12. Il résulte des dispositions de l'article L. 612-1 du code de l'entrée et du séjour des étrangers et du droit d'asile que le délai de trente jours, accordé à un étranger pour exécuter une obligation de quitter le territoire français, constitue le délai de droit commun le plus long susceptible d'être accordé en application de l'article 7 de la directive 2008/115/CE du 16 décembre 2008. Ce faisant, la législation nationale n'a pas choisi, comme le permet la directive sans l'imposer, de n'accorder de délai de départ qu'à la suite d'une demande de l'intéressé, hypothèse imposant alors à l'Etat membre d'informer l'étranger concerné de la possibilité de présenter une telle demande. Dans ces conditions, le préfet n'avait pas à recueillir les observations du requérant sur les modalités de retour dans son pays d'origine. En tout état de cause, le requérant n'apporte aucun élément de nature à justifier de la nécessité de lui accorder un délai de départ volontaire supérieur à trente jours. Par suite, la décision attaquée fixant le pays de destination n'a pas méconnu l'article 7 de la directive 2008/115/CE.

13. Enfin, en l'absence d'illégalité de la décision portant obligation de quitter le territoire français, le moyen tiré de l'illégalité de la décision fixant le pays de renvoi devra par voie de conséquence, être écarté.

14. Il résulte de tout ce qui précède que, sans qu'il soit besoin de statuer sur la fin de non-recevoir opposée par le préfet des Hautes-Pyrénées, M. A n'est pas fondé à demander l'annulation de la décision qu'il conteste.

Sur les conclusions aux fins d'injonction et d'astreinte :

15. L'exécution du présent jugement n'implique aucune mesure d'exécution. Dès lors, les conclusions de la requête aux fins d'injonction et d'astreinte doivent être rejetées.

Sur les frais liés au litige :

16. Aux termes de l'article L. 761-1 du code de justice administrative : " Dans toutes les instances, le juge condamne la partie tenue aux dépens ou, à défaut, la partie perdante, à payer à l'autre partie la somme qu'il détermine, au titre des frais exposés et non compris dans les dépens.
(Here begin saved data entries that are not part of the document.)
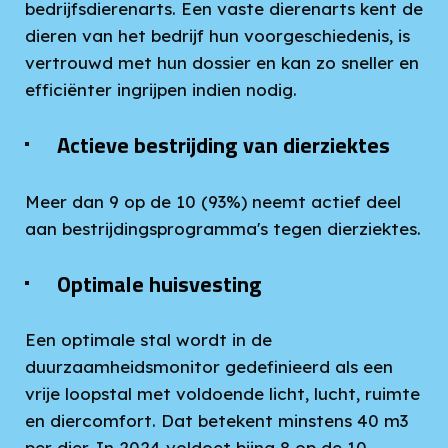
bedrijfsdierenarts. Een vaste dierenarts kent de
dieren van het bedrijf hun voorgeschiedenis, is
vertrouwd met hun dossier en kan zo sneller en
efficiënter ingrijpen indien nodig.
Actieve bestrijding van dierziektes
Meer dan 9 op de 10 (93%) neemt actief deel
aan bestrijdingsprogramma's tegen dierziektes.
Optimale huisvesting
Een optimale stal wordt in de
duurzaamheidsmonitor gedefinieerd als een
vrije loopstal met voldoende licht, lucht, ruimte
en diercomfort. Dat betekent minstens 40 m3
per dier. In 2024 voldoet bijna 8 op de 10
Les parties peuvent produire les justificatifs des sommes qu'elles demandent et le juge tient compte de l'équité ou de la situation économique de la partie condamnée. Il peut, même d'office, pour des raisons tirées des mêmes considérations, dire qu'il n'y a pas lieu à cette condamnation. ".

17. Les dispositions de l'article L. 761-1 du code de justice administrative font obstacle à ce que soit mise à la charge de l'Etat, qui n'est pas la partie perdante dans la présente instance, la somme dont M. A demande le versement à son conseil, sur le fondement de ces dispositions et de celles de l'article 37 de la loi du 10 juillet 1991.

D E C I D E :

Article 1er : La requête de M. A est rejetée.

Article 2 : Le présent jugement sera notifié à M. B A et au préfet des Hautes-Pyrénées.

Délibéré après l'audience du 18 septembre 2024, à laquelle siégeaient :

Mme Madelaigue, présidente,

Mme Beneteau, première conseillère,

Mme Foulon, conseillère.

Rendu public par mise à disposition au greffe le 2 octobre 2024.

La rapporteure,

Céline Foulon

La présidente,

Florence Madelaigue

La greffière,

Adriana Strzalkowska

La République mande et ordonne au préfet des Hautes-Pyrénées en ce qui le concerne ou à tous commissaires de justice à ce requis en ce qui concerne les voies de droit commun contre les parties privées, de pourvoir à l'exécution de la présente décision.